Detalhes bibliográficos
Ano de defesa: 2023
Autor(a) principal: Tonhão, João Otávio Belizário
Orientador(a): Não Informado pela instituição
Banca de defesa: Não Informado pela instituição
Tipo de documento: Dissertação
Tipo de acesso: Acesso aberto
Idioma: por
Instituição de defesa: Universidade Estadual Paulista (Unesp)

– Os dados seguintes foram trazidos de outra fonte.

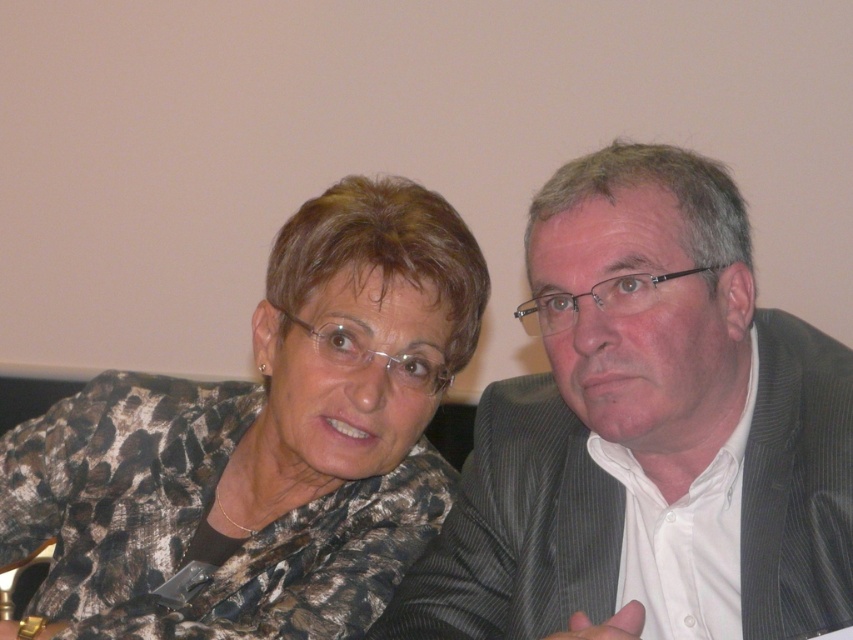 Question: Does gray striped suit at right come in front of printed fabric blouse at center?

Choices:
 (A) yes
 (B) no

Answer: (A)

Question: Which point is farther to the camera?

Choices:
 (A) printed fabric blouse at center
 (B) gray striped suit at right

Answer: (A)

Question: From the image, what is the correct spatial relationship of gray striped suit at right in relation to printed fabric blouse at center?

Choices:
 (A) below
 (B) above

Answer: (B)

Question: Among these points, which one is farthest from the camera?

Choices:
 (A) (503, 470)
 (B) (318, 531)

Answer: (A)

Question: Can you confirm if gray striped suit at right is wider than printed fabric blouse at center?

Choices:
 (A) yes
 (B) no

Answer: (B)

Question: Among these points, which one is farthest from the camera?

Choices:
 (A) (283, 483)
 (B) (550, 330)

Answer: (A)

Programa de Pós-Graduação: Não Informado pela instituição
Departamento: Não Informado pela instituição
País: Não Informado pela instituição
Palavras-chave em Português:
Link de acesso: https://hdl.handle.net/11449/255280
Resumo: Com o pleno avanço da Industria 4.0 nos mais variados setores industriais, desponta como uma das principais ferramentas a utilização de técnicas de Machine Learning. Á medida que os processos ficam mais rápidos e assertivos, aumenta a necessidade de maiores aquisições de dados para monitoramento, classificação e aperfeiçoamento do produto. Este alto volume de dados torna inviável a aplicação de análises manuais por seres humanos e destaca-se assim algoritmos com técnicas capazes de trabalhar com diferentes bases de dados simultaneamente. As técnicas de Machine Learning, como Árvore de Decisão, são altamente recomendáveis para sistemas de classificação de produto. É possível, por meio de critérios pré-estabelecidos ou por regressão, analisar conjuntos de variáveis pré-definidas de acordo com padrões desejáveis e auxiliar na tomada de decisão por meio das suas saídas. Neste contexto, a proposta deste trabalho é desenvolver um algoritmo em Python utilizando a técnica de árvore de decisão para o controle de qualidade no processo de laminação, comparando sua eficiência frente aos sistemas utilizados atualmente para este mercado. A utilização da linguagem Python permitiu a manipulação de grande quantidade de dados por meio de ferramentas estatísticas, geração de gráficos, simulação e supervisório. Com isso, foi criado um sistema de monitoramento de processos de laminação baseado na técnica de Machine Learning Árvore de Decisão Classificatória, possibilitando o cálculo das regiões a serem descartadas no processo e o correto direcionamento do produto de acordo com as especificações dos clientes, optando por seguir o processo original, redirecionar para outro cliente ou sucatear o produto caso não haja a possibilidade de aproveitamento. O modelo apresentou uma acurácia de 83,33% e profundidade de 9 com ccp_alpha de 0,012. Resultando em um modelo otimizado com precisão de 83,58%, recall de 83,33% e f-score de 82,07%, onde concluiu-se ser possível construir um sistema eficiente para aplicação na indústria usando software de código aberto com baixo custo de implementação e manutenção, incluindo uma alta flexibilidade para fazer adaptações para cada demanda de processo.